YOLO Nano, like other YOLO versions, is comprised of two main components: the backbone and the head.

The backbone is responsible for feature extraction from the input image. In YOLO Nano, the backbone architecture is smaller and more efficient compared to the larger versions like YOLOv8. It contains fewer convolutional layers to make the model lightweight, which is particularly suitable for edge devices that have lower computational resources.

On the other hand, the head, which takes the feature maps from the backbone and makes the actual predictions, undergoes a series of transformations. It involves several more convolutional layers, upsampling, and concatenation operations before finally converting those high-dimensional feature maps into the final output tensors that represent object bounding boxes, class scores, and objectness scores.

The specific layers that are responsible for the predictions are generally the last layers in the head.

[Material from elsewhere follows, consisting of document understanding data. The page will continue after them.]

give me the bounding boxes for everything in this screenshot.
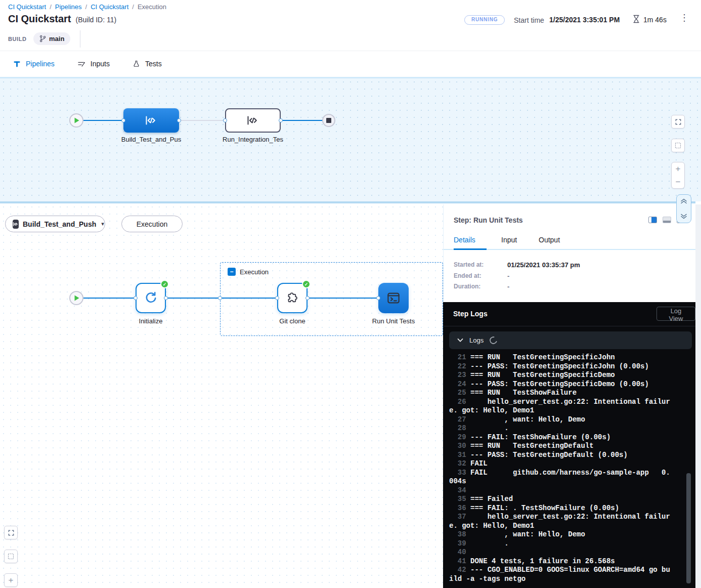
node-port xyxy=(275,296,279,300)
tab-input[interactable]: Input xyxy=(501,236,517,244)
stage-node-build-test-and-push[interactable] xyxy=(123,108,179,133)
execution-tabbar: Pipelines Inputs Tests Console View xyxy=(0,51,701,78)
marquee-select-button[interactable] xyxy=(671,139,685,152)
step-node-run-unit-tests[interactable] xyxy=(378,283,409,313)
header-divider xyxy=(80,30,80,48)
field-label: Ended at: xyxy=(454,272,507,280)
logs-section-header[interactable]: Logs xyxy=(449,331,692,349)
field-value: - xyxy=(507,283,509,290)
step-label: Run Unit Tests xyxy=(372,317,415,325)
step-logs-title: Step Logs xyxy=(453,310,488,318)
code-stage-icon xyxy=(145,114,158,127)
tab-pipelines-label: Pipelines xyxy=(26,60,55,68)
marquee-select-button[interactable] xyxy=(4,550,18,563)
tab-inputs[interactable]: Inputs xyxy=(77,59,110,68)
code-stage-icon xyxy=(13,220,19,229)
stage-label: Run_Integration_Tes xyxy=(223,136,283,143)
step-label: Git clone xyxy=(279,317,305,325)
tab-details[interactable]: Details xyxy=(454,236,475,244)
inputs-icon xyxy=(77,59,86,68)
marquee-icon xyxy=(7,553,15,560)
layout-fill xyxy=(651,217,656,223)
log-view-button[interactable]: Log View xyxy=(656,307,695,321)
stage-node-run-integration-tests[interactable] xyxy=(225,108,281,133)
breadcrumb-separator: / xyxy=(85,3,87,11)
node-port xyxy=(218,296,222,300)
build-section-label: BUILD xyxy=(8,36,27,42)
field-started-at: Started at: 01/25/2021 03:35:37 pm xyxy=(454,261,580,269)
success-badge: ✓ xyxy=(302,280,311,288)
tab-tests[interactable]: Tests xyxy=(132,60,162,68)
breadcrumb-link-pipelines[interactable]: Pipelines xyxy=(55,3,82,11)
stage-canvas[interactable]: Build_Test_and_Push ▾ Execution − Execut… xyxy=(0,203,443,588)
edge xyxy=(83,120,123,121)
status-badge: RUNNING xyxy=(464,15,505,25)
breadcrumb-separator: / xyxy=(50,3,52,11)
fullscreen-icon xyxy=(8,529,15,536)
loading-spinner-icon xyxy=(488,335,498,345)
field-value: - xyxy=(507,272,509,280)
tab-output[interactable]: Output xyxy=(539,236,560,244)
log-lines: 21 === RUN TestGreetingSpecificJohn 22 -… xyxy=(449,353,674,583)
breadcrumb-link-pipeline[interactable]: CI Quickstart xyxy=(91,3,128,11)
node-port xyxy=(376,296,380,300)
edge xyxy=(281,120,322,121)
layout-right-panel-icon[interactable] xyxy=(648,217,657,223)
start-time-value: 1/25/2021 3:35:01 PM xyxy=(549,16,620,24)
fullscreen-icon xyxy=(675,118,682,125)
step-node-initialize[interactable]: ✓ xyxy=(136,283,166,313)
marquee-icon xyxy=(674,142,682,149)
page-title: CI Quickstart xyxy=(8,13,71,25)
flask-icon xyxy=(132,60,141,68)
play-icon xyxy=(74,295,79,301)
zoom-in-button[interactable]: + xyxy=(672,162,684,176)
log-scrollbar[interactable] xyxy=(686,473,691,583)
breadcrumb: CI Quickstart/Pipelines/CI Quickstart/Ex… xyxy=(8,3,166,11)
step-node-git-clone[interactable]: ✓ xyxy=(277,283,308,313)
field-duration: Duration: - xyxy=(454,283,509,290)
pane-collapse-control[interactable] xyxy=(676,194,691,223)
collapse-group-icon[interactable]: − xyxy=(228,268,236,276)
layout-bottom-panel-icon[interactable] xyxy=(663,217,671,223)
code-stage-icon xyxy=(246,114,259,127)
stage-selector-dropdown[interactable]: Build_Test_and_Push ▾ xyxy=(5,216,105,232)
git-branch-icon xyxy=(39,35,46,43)
execution-group-header[interactable]: − Execution xyxy=(228,268,269,276)
node-port xyxy=(164,296,168,300)
pipeline-icon xyxy=(13,60,21,68)
step-details-panel: Step: Run Unit Tests Details Input Outpu… xyxy=(443,204,695,302)
page-scrollbar-track[interactable] xyxy=(695,204,701,588)
node-port xyxy=(121,118,125,122)
edge xyxy=(308,298,378,299)
chevron-down-icon: ▾ xyxy=(101,221,104,227)
start-time-label: Start time xyxy=(514,16,544,24)
success-badge: ✓ xyxy=(160,280,169,288)
edge xyxy=(83,298,136,299)
zoom-controls: + − xyxy=(671,162,685,189)
breadcrumb-link-project[interactable]: CI Quickstart xyxy=(8,3,46,11)
chevron-down-icon xyxy=(457,338,463,343)
logs-section-label: Logs xyxy=(469,337,484,344)
puzzle-icon xyxy=(285,290,300,306)
pipeline-canvas[interactable]: Build_Test_and_Pus Run_Integration_Tes +… xyxy=(0,78,701,201)
execution-step-group[interactable]: − Execution xyxy=(220,262,443,336)
zoom-out-button[interactable]: − xyxy=(672,176,684,189)
zoom-in-button[interactable]: + xyxy=(4,573,18,587)
tab-pipelines[interactable]: Pipelines xyxy=(13,60,55,68)
fullscreen-button[interactable] xyxy=(4,526,18,539)
node-port xyxy=(305,296,310,300)
execution-view-pill[interactable]: Execution xyxy=(121,216,183,232)
fullscreen-button[interactable] xyxy=(671,115,685,129)
pipeline-start-node[interactable] xyxy=(69,113,83,128)
layout-fill xyxy=(663,221,671,223)
more-options-icon[interactable]: ⋮ xyxy=(680,13,689,22)
breadcrumb-separator: / xyxy=(132,3,134,11)
stage-start-node[interactable] xyxy=(69,291,83,305)
elapsed-duration: 1m 46s xyxy=(643,16,667,24)
field-value: 01/25/2021 03:35:37 pm xyxy=(507,261,580,269)
build-id-label: (Build ID: 11) xyxy=(75,16,116,24)
chevrons-down-icon xyxy=(680,214,687,219)
branch-chip[interactable]: main xyxy=(33,32,70,45)
edge xyxy=(179,120,225,121)
execution-group-label: Execution xyxy=(240,268,269,276)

These layers transform the feature maps into the desired output shape and apply activation functions to ensure the output values represent valid probabilities and bounding box coordinates.

Unfortunately, without referring to the specific implementation or code of the YOLO Nano version, I cannot provide the exact number of layers in the backbone and the head. It can vary based on many factors including the specific YOLO Nano variation, feature extractor used, and any specific model optimizations applied.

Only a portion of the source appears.